New Orleans' image as a safe and exciting tourist destination has improved since 1996, but the city might have lost some of its regional market share to the Mississippi Gulf Coast, according to a new survey on local tourism scheduled to be released today.

According to the study, conducted by the consulting firm Longwoods International of Toronto, 30 percent of the people surveyed "strongly agreed" that New Orleans is "safe in tourist areas." That was a rise of 8 percentage points from the 22 percent who strongly agreed in a 1996 survey.

In addition, New Orleans surpassed San Francisco as an exciting destination, the survey said. This year, 75 percent of respondents strongly agreed that New Orleans is an "exciting"city. That compares with 66 percent who strongly agreed that Orlando is exciting and 65 percent who said the same of San Francisco.

New Orleans was measured against San Francisco because the California town is the "gold standard" tourist city and against Orlando because it is an important regional competitor, said Gary Esolen, executive vice president of the New Orleans Tourism Marketing Corp., which commissioned the survey.

Mayor Marc Morial said the survey indicated that his administration and the City Council had improved public safety in the city.

"The most important thing is that we keep the momentum going," Morial said.

Despite the good news, New Orleans appears to have lost market share to the Mississippi Gulf Coast, Esolen said. Although the number of overnight trips to the city increased to 11.1 million in 1998 from 11 million in 1997, there was a significant decline in the key segment of "marketable pleasure trips" by regional visitors. Those trips declined from 3 million in 1997 to 2.3 million in 1998, the survey said.

The Tourism Marketing Corp. is a public-private entity financed by the New Orleans tourism industry and the city of New Orleans. The organization markets the city to leisure travelers through advertising campaigns and focuses on attracting visitors during slow periods such as the summer and in December.

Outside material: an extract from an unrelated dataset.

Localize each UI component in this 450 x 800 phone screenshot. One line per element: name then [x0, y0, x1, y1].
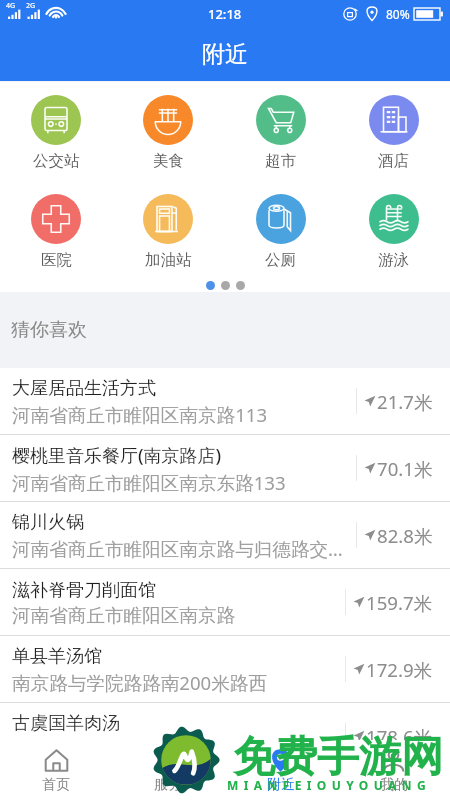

"We used to be alone between Orlando and San Antonio as a regional destination, but we're not alone anymore," Esolen said, referring to the casino resorts on the Mississippi Gulf Coast. The survey does not directly link the decline in regional tourists to the Gulf Coast, Esolen said. But he added: "It's the only hypothesis anyone can come up with."

One reason for the hypothesis is the sources of regional visitors, Esolen said. Although travel from Texas, Alabama and Tennessee increased, travel from Mississippi, Florida and other parts of Louisiana declined, leading Esolen to speculate that the Gulf Coast is siphoning some of the market share that New Orleans had held with little worry from nearby competitors.

The Gulf Coast casino resorts are "either going to be empty or they're going to get their business from somewhere," Esolen said. "And they're getting it from their backyard."

Esolen said he would propose to recoup some of the lost business by directing more advertising to large national markets such as San Francisco, Los Angeles, Chicago and Washington, D.C.

"New Orleans has a huge amount of latent potential" from those markets, said Bill Siegel, president of Longwoods.

The survey was based on a random sample of 1,000 households contacted by mail, including 500 households in the New Orleans area and other areas where New Orleans has targeted advertising. A total of 664 surveys were returned.